After my morning meditation, this was another day of hurrying to beat the weather. It's supposed to rain this afternoon and I really needed to get caulk down and cured before that happened. Otherwise, I'd be waiting for another two days in a row with no rain to dry the deck out again.
Remember that my deck slopes eight inches from the back to the front? This was done by design so that I can use it as a catchment surface, directing all of the water into a gutter and funneling it into a holding tank. That's later, by the way. Right now I'm just working on having a dry place to live and work.
To keep the water from running under the yurts, I planned to install flexible wooden curbs and caulk under them.
It's pretty simple, really. I screw blocks into the deck and then screw wooden strips into the blocks.
Like any project, it really pays to think it all the way through before beginning. See how little space there is between the two yurts? I didn't think about how I would attach the curb in that space. (Try to ignore that the curb and caulk are already down. I didn't take a 'before' picture.)
So I ended up using a spare block to hold the curb in place and lifting the skirt on the other yurt so I could screw it into place from inside of there. If I had it to do over, I'd attach the curb to the block first, slide it between the two yurts and then screw down the block. But, remember, I have weather looming. I just did whatever I thought would be fastest.
After the curb was down I applied the caulk. When it's dry, I'll pull down the canvas, making sure that both the Tyvek and the canvas are on the outside of the curb. When it rains this afternoon we'll see whether it works. Fingers crossed!
And now I'm going to get the parts for one of my loom frames. It will really help me decide how the space is to be laid out if I can see and feel the size of one of those beasts in here. I know it's going to be tight!
I got the yurt parts home and decided to unload them all against the wall to conserve heat in the yurt. (The warmer I can keep it, the quicker and better the caulk will cure.) Thirty seconds after I snapped this shot it started sprinkling. I RAN those parts inside and zipped around the outside of the yurt pulling the cover down so the rain would drip outside of the new curb.
Here's how I keep myself from laying in bed until the loom is done. These are the last parts that will go on the loom. I can't lay down and stare at the ceiling until the loom is built.

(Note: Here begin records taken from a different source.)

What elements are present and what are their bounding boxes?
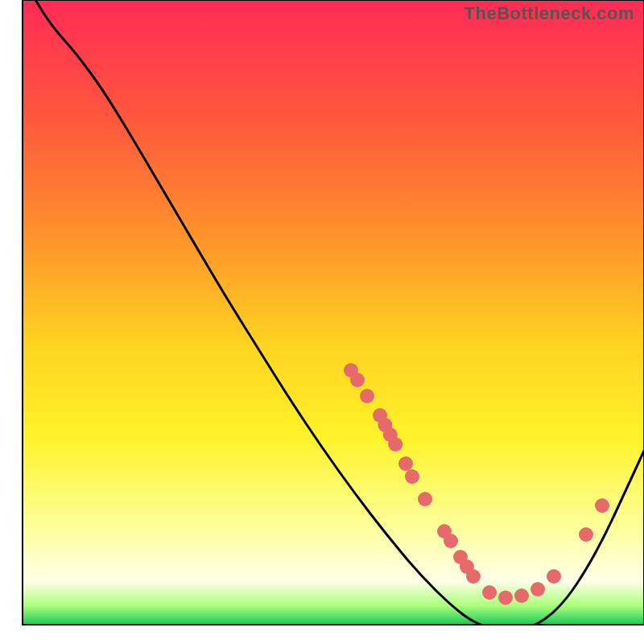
highlight-dot [360, 389, 374, 403]
highlight-dot [595, 498, 609, 513]
highlight-dot [405, 469, 419, 484]
gradient-background [23, 0, 644, 625]
watermark-text: TheBottleneck.com [464, 3, 634, 24]
highlight-dot [466, 569, 481, 584]
highlight-dot [579, 527, 593, 542]
highlight-dot [547, 569, 561, 584]
highlight-dot [498, 590, 513, 605]
highlight-dot [350, 373, 365, 387]
highlight-dot [388, 437, 402, 452]
highlight-dot [444, 534, 458, 548]
highlight-dot [418, 492, 432, 506]
bottleneck-chart [0, 0, 644, 644]
chart-container: TheBottleneck.com [0, 0, 644, 644]
highlight-dot [398, 456, 413, 471]
highlight-dot [530, 582, 545, 597]
highlight-dot [482, 585, 497, 600]
highlight-dot [514, 588, 529, 603]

Well, here's what I came up with. I can watch the fire from bed, morning light illuminates the loom, and I can access every part of it that I need to.
The loom BARELY fits in here. There definitely is not room for two looms because I need to leave clearance around the stove. It's fine since I really only need two looms in operation during the summer months anyhow. When the time comes I'll set up the second loom under a canopy on the deck. Until then, I can weave perfectly fine on one loom in here.
And now it's time to eat dinner and look at the ceiling for a little while before bed. G'nite!